Chłopaki z rybnickiego CRAWLING DEATH jedzą, piją, lulki palą i death metal pogrywają. Swoim podejściem do brutalnej muzy zadają kłam twierdzeniu, że aby robić w metalu trzeba być nekro i ponurym. W przeddzień wydania ich splitu z THE ODOURS i RISING FETUS postanowiłem wysłuchać spowiedzi Muflona (głos) i Tarkiego (gary), a że chłopaki mają grzechów sporo to otwórzcie sobie jakiś browar i sami zdecydujcie czy należy się im rozgrzeszenie.

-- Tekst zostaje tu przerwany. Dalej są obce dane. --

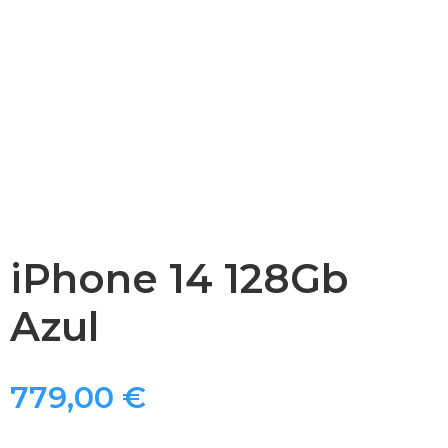
iPhone 14 128Gb
Azul
779,00
€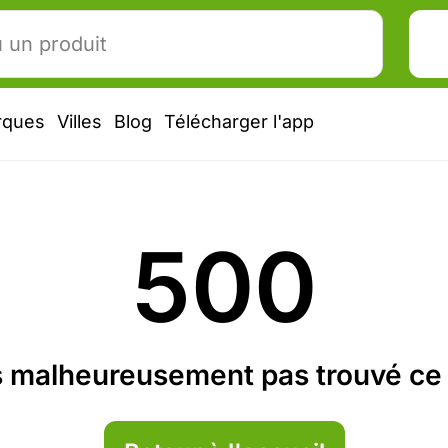
rques
Villes
Blog
Télécharger l'app
500
 malheureusement pas trouvé ce 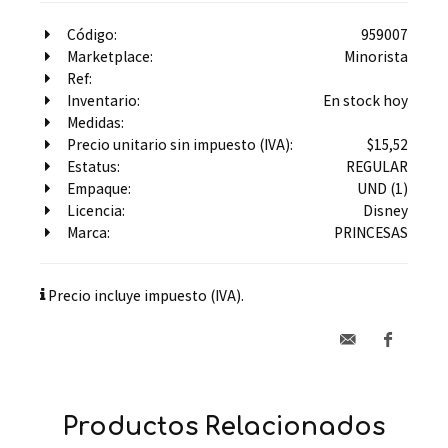
Código:
959007
Marketplace:
Minorista
Ref:
Inventario:
En stock hoy
Medidas:
Precio unitario sin impuesto (IVA):
$15,52
Estatus:
REGULAR
Empaque:
UND (1)
Licencia:
Disney
Marca:
PRINCESAS
Precio incluye impuesto (IVA).
Productos Relacionados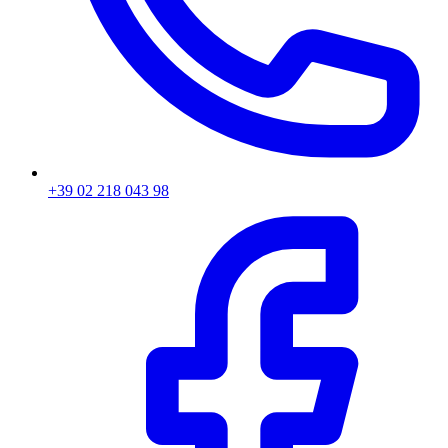
+39 02 218 043 98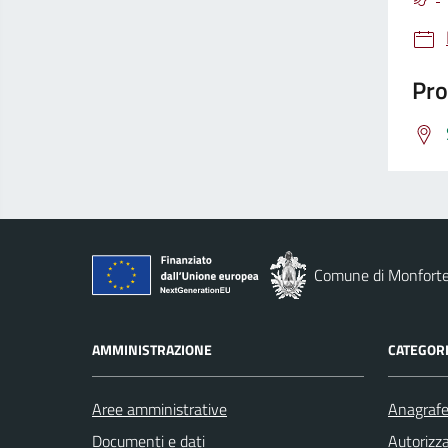
Pro
Comune di Monforte
AMMINISTRAZIONE
CATEGORI
Aree amministrative
Anagrafe 
Documenti e dati
Autorizza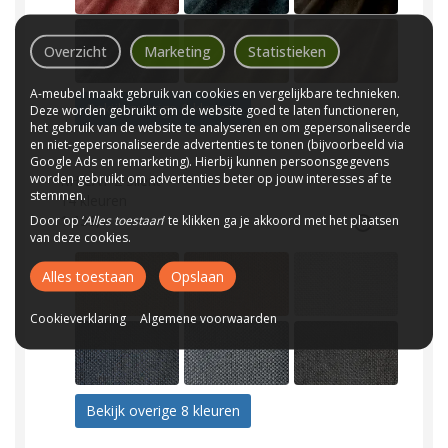
Overzicht
Marketing
Statistieken
A-meubel maakt gebruik van cookies en vergelijkbare technieken.
Bekijk overige 6 kleuren
Deze worden gebruikt om de website goed te laten functioneren,
het gebruik van de website te analyseren en om gepersonaliseerde
en niet-gepersonaliseerde advertenties te tonen (bijvoorbeeld via
Google Ads en remarketing). Hierbij kunnen persoonsgegevens
worden gebruikt om advertenties beter op jouw interesses af te
RH CAT 2 Silent
stemmen.
14
kleuren
Door op ‘
1.139,-
Alles toestaan
’ te klikken ga je akkoord met het plaatsen
van deze cookies.
Alles toestaan
Opslaan
Cookieverklaring
Algemene voorwaarden
Bekijk overige 8 kleuren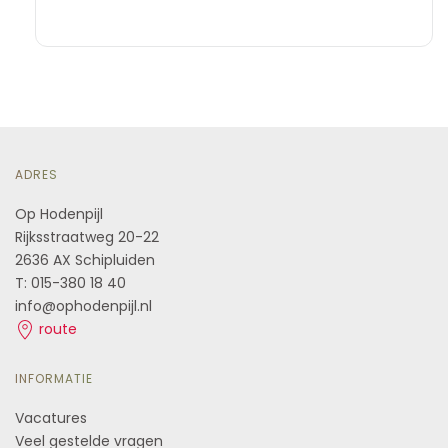
ADRES
Op Hodenpijl
Rijksstraatweg 20-22
2636 AX Schipluiden
T: 015-380 18 40
info@ophodenpijl.nl
route
INFORMATIE
Vacatures
Veel gestelde vragen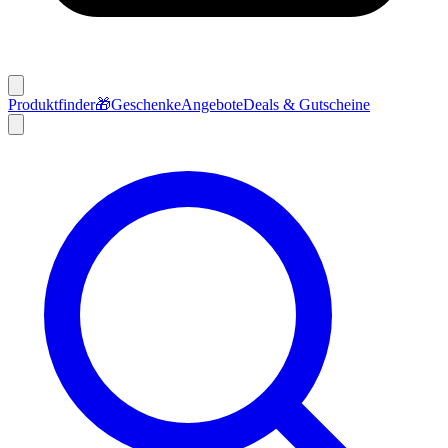
Produktfinder
🎁
Geschenke
Angebote
Deals & Gutscheine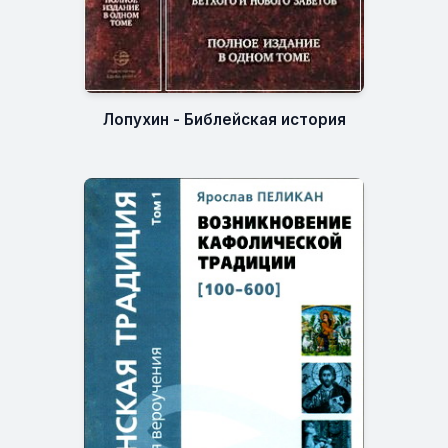
Лопухин - Библейская история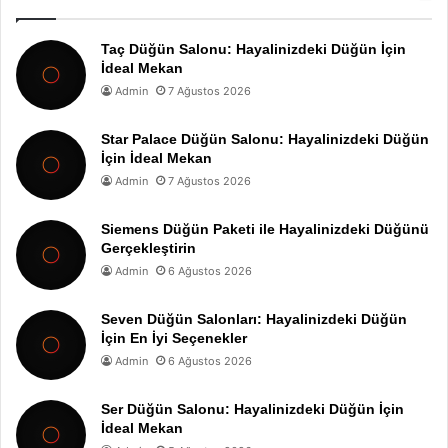
Taç Düğün Salonu: Hayalinizdeki Düğün İçin
İdeal Mekan
Admin
7 Ağustos 2026
Star Palace Düğün Salonu: Hayalinizdeki Düğün
İçin İdeal Mekan
Admin
7 Ağustos 2026
Siemens Düğün Paketi ile Hayalinizdeki Düğünü
Gerçekleştirin
Admin
6 Ağustos 2026
Seven Düğün Salonları: Hayalinizdeki Düğün
İçin En İyi Seçenekler
Admin
6 Ağustos 2026
Ser Düğün Salonu: Hayalinizdeki Düğün İçin
İdeal Mekan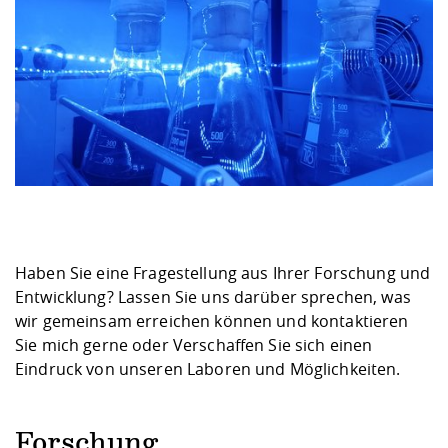
Haben Sie eine Fragestellung aus Ihrer Forschung und
Entwicklung? Lassen Sie uns darüber sprechen, was
wir gemeinsam erreichen können und
kontaktieren
Sie mich gerne oder Verschaffen Sie sich einen
Eindruck von unseren
Laboren und Möglichkeiten
.
Forschung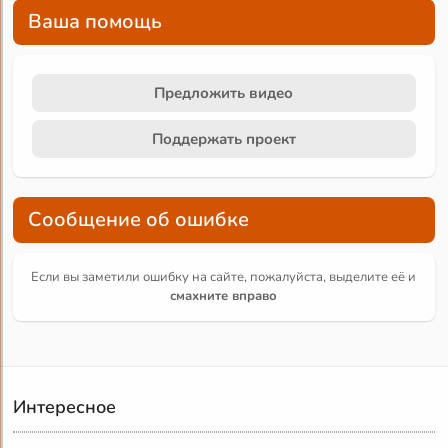
Ваша помощь
Предложить видео
Поддержать проект
Сообщение об ошибке
Если вы заметили ошибку на сайте, пожалуйста, выделите её и
смахните вправо
Интересное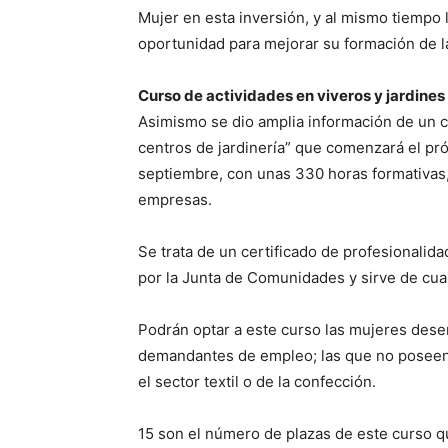
Mujer en esta inversión, y al mismo tiempo
oportunidad para mejorar su formación de la
Curso de actividades en viveros y jardines
Asimismo se dio amplia información de un cu
centros de jardinería” que comenzará el próx
septiembre, con unas 330 horas formativas,
empresas.
Se trata de un certificado de profesionalidad
por la Junta de Comunidades y sirve de cual
Podrán optar a este curso las mujeres de
demandantes de empleo; las que no poseen 
el sector textil o de la confección.
15 son el número de plazas de este curso que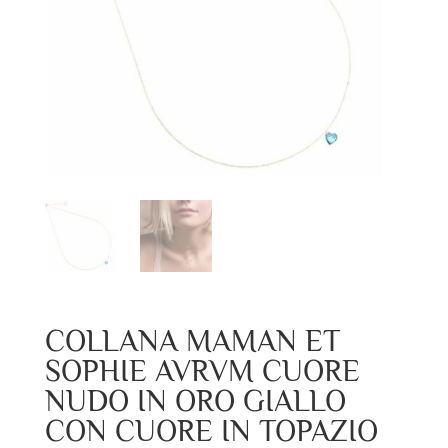
COLLANA MAMAN ET
SOPHIE AVRVM CUORE
NUDO IN ORO GIALLO
CON CUORE IN TOPAZIO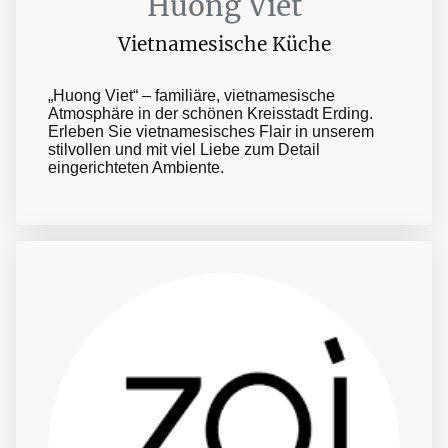
Huong Viet
Vietnamesische Küche
„Huong Viet“ – familiäre, vietnamesische
Atmosphäre in der schönen Kreisstadt Erding.
Erleben Sie vietnamesisches Flair in unserem
stilvollen und mit viel Liebe zum Detail
eingerichteten Ambiente.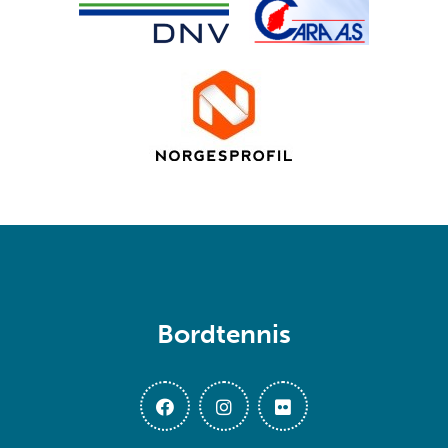
Bordtennis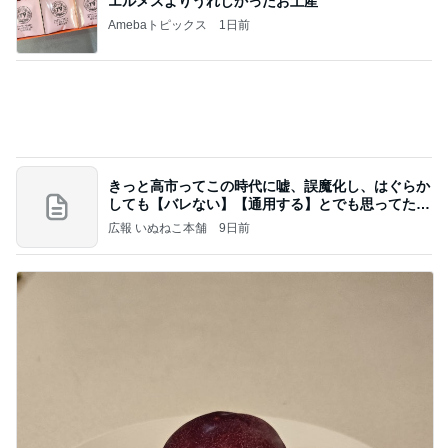
田中健 社会の役に立つ娘の仕事
Amebaトピックス
1日前
業務用アイスどこに売ってる？ロッテやタカナシ等
安い市販の2リットルアイスは業務スーパーやシャ
トレ
AKO | Smart Life
8日前
ネイボール 渋い顔の娘と夜のお散歩
Amebaトピックス
1日前
【ヤマハ発動機】～トートバック～【三越伊勢丹】
株主優待を楽しんで～tasayuryのブログ
14日前
買うか迷い我慢した人気のバッグ
Amebaトピックス
2日前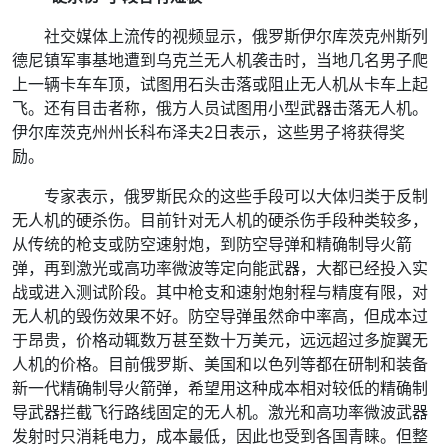
社交媒体上流传的视频显示，俄罗斯伊尔库茨克州斯列
德尼镇军事基地遭到乌克兰无人机袭击时，当地几名男子爬
上一辆卡车车顶，试图用石头击落或阻止无人机从卡车上起
飞。还有目击者称，俄方人员试图用小型武器击落无人机。
伊尔库茨克州州长科布泽夫2日表示，这些男子将获得奖
励。
专家表示，俄罗斯民众的这些手段可以大体归类于反制
无人机的硬杀伤。目前针对无人机的硬杀伤手段种类较多，
从传统的枪支或防空速射炮，到防空导弹和精确制导火箭
弹，再到激光或高功率微波等定向能武器，大都已经投入实
战或进入测试阶段。其中枪支和速射炮射程与精度有限，对
无人机的毁伤效果不好。防空导弹虽然命中率高，但成本过
于昂贵，价格动辄数万甚至数十万美元，远远超过多旋翼无
人机的价格。目前俄罗斯、美国和以色列等都在研制和装备
新一代精确制导火箭弹，希望用这种成本相对较低的精确制
导武器拦截飞行路线固定的无人机。激光和高功率微波武器
发射时只消耗电力，成本最低，因此也受到各国青睐。但整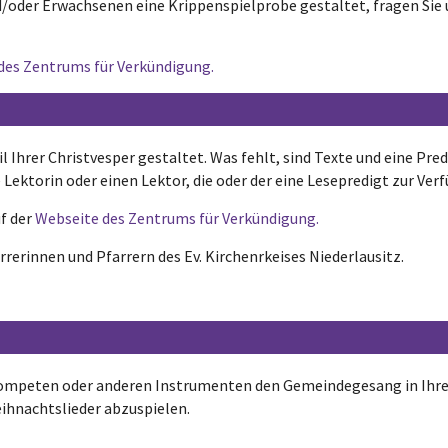
/oder Erwachsenen eine Krippenspielprobe gestaltet, fragen Sie 
des Zentrums für Verkündigung.
n
 Ihrer Christvesper gestaltet. Was fehlt, sind Texte und eine Pred
e Lektorin oder einen Lektor, die oder der eine Lesepredigt zur Verf
uf der
Webseite des Zentrums für Verkündigung.
rerinnen und Pfarrern des Ev. Kirchenrkeises Niederlausitz.
rompeten oder anderen Instrumenten den Gemeindegesang in Ihrer 
eihnachtslieder abzuspielen.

Żeby zacząć jakoś nienormalnie proszę dokończyć znane metalowe przysłowia:
a. Kto pod kim groby kopie…
ten piwa z nim nie żłopie.
b. Prawdziwych metali poznaje się w… domu mgr Tomasza Kubiaka.
c. Lepszy kufel w garści niż… na głowie Tomka Sulki.
d. Nie szatan zdobi… gdy kupę robi.

A teraz proszę mi zeznać, kiedy ten szpetny noworodek o imieniu CRAWLING DEATH otrzymał kopa w zadek żeby wydobyć swój pierwszy growl i kto obecnie kręci młynki łbem w waszej wesołej kompanii.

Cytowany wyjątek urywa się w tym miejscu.